RECORD EXTRACTS START

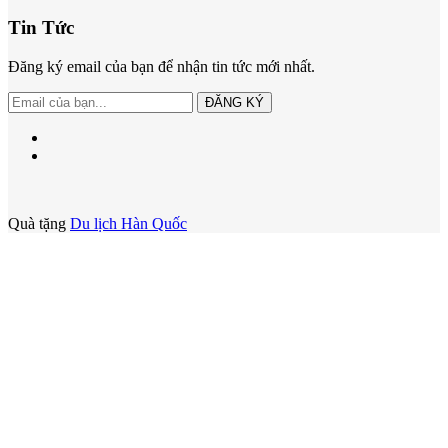
Tin Tức
Đăng ký email của bạn để nhận tin tức mới nhất.
ĐĂNG KÝ
Quà tặng
Du lịch Hàn Quốc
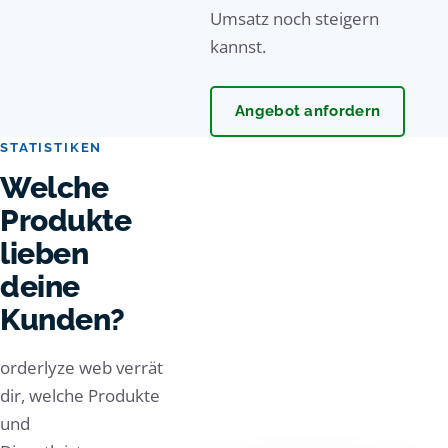
Umsatz noch steigern
kannst.
Angebot anfordern
STATISTIKEN
Welche
Produkte
lieben
deine
Kunden?
orderlyze web verrät
dir, welche Produkte
und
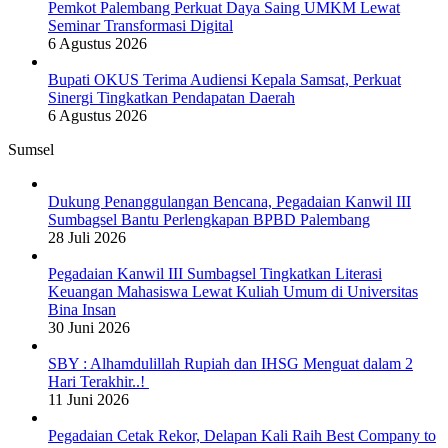
Pemkot Palembang Perkuat Daya Saing UMKM Lewat
Seminar Transformasi Digital
6 Agustus 2026
Bupati OKUS Terima Audiensi Kepala Samsat, Perkuat
Sinergi Tingkatkan Pendapatan Daerah
6 Agustus 2026
Sumsel
Dukung Penanggulangan Bencana, Pegadaian Kanwil III
Sumbagsel Bantu Perlengkapan BPBD Palembang
28 Juli 2026
Pegadaian Kanwil III Sumbagsel Tingkatkan Literasi
Keuangan Mahasiswa Lewat Kuliah Umum di Universitas
Bina Insan
30 Juni 2026
SBY : Alhamdulillah Rupiah dan IHSG Menguat dalam 2
Hari Terakhir..!
11 Juni 2026
Pegadaian Cetak Rekor, Delapan Kali Raih Best Company to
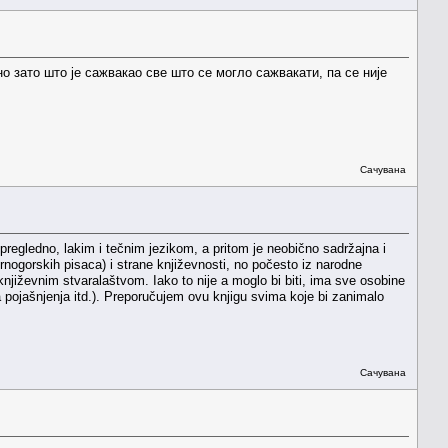
 зато што је сажвакао све што се могло сажвакати, па се није
Сачувана
pregledno, lakim i tečnim jezikom, a pritom je neobično sadržajna i
rnogorskih pisaca) i strane književnosti, no počesto iz narodne
 književnim stvaralaštvom. Iako to nije a moglo bi biti, ima sve osobine
 pojašnjenja itd.). Preporučujem ovu knjigu svima koje bi zanimalo
Сачувана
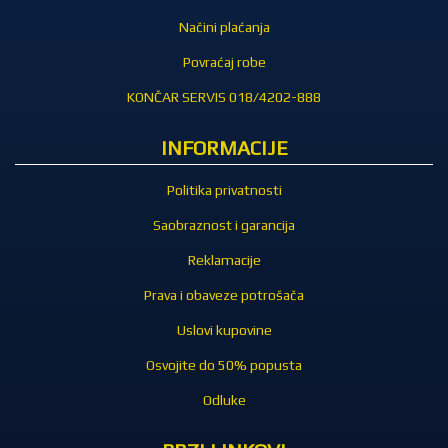
Načini plaćanja
Povraćaj robe
KONČAR SERVIS 018/4202-888
INFORMACIJE
Politika privatnosti
Saobraznost i garancija
Reklamacije
Prava i obaveze potrošača
Uslovi kupovine
Osvojite do 50% popusta
Odluke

RECORD EXTRACTS END

### REQUIREMENT
Print once more, exactly, the lines that start at the top of the records above and end at the line with "Bupati OKUS Terima", skipping all pictures.

### YOUR SOLUTION
Tin Tức
Đăng ký email của bạn để nhận tin tức mới nhất.
ĐĂNG KÝ
Quà tặng
Du lịch Hàn Quốc
Umsatz noch steigern
kannst.
Angebot anfordern
STATISTIKEN
Welche
Produkte
lieben
deine
Kunden?
orderlyze web verrät
dir, welche Produkte
und
Pemkot Palembang Perkuat Daya Saing UMKM Lewat
Seminar Transformasi Digital
6 Agustus 2026
Bupati OKUS Terima Audiensi Kepala Samsat, Perkuat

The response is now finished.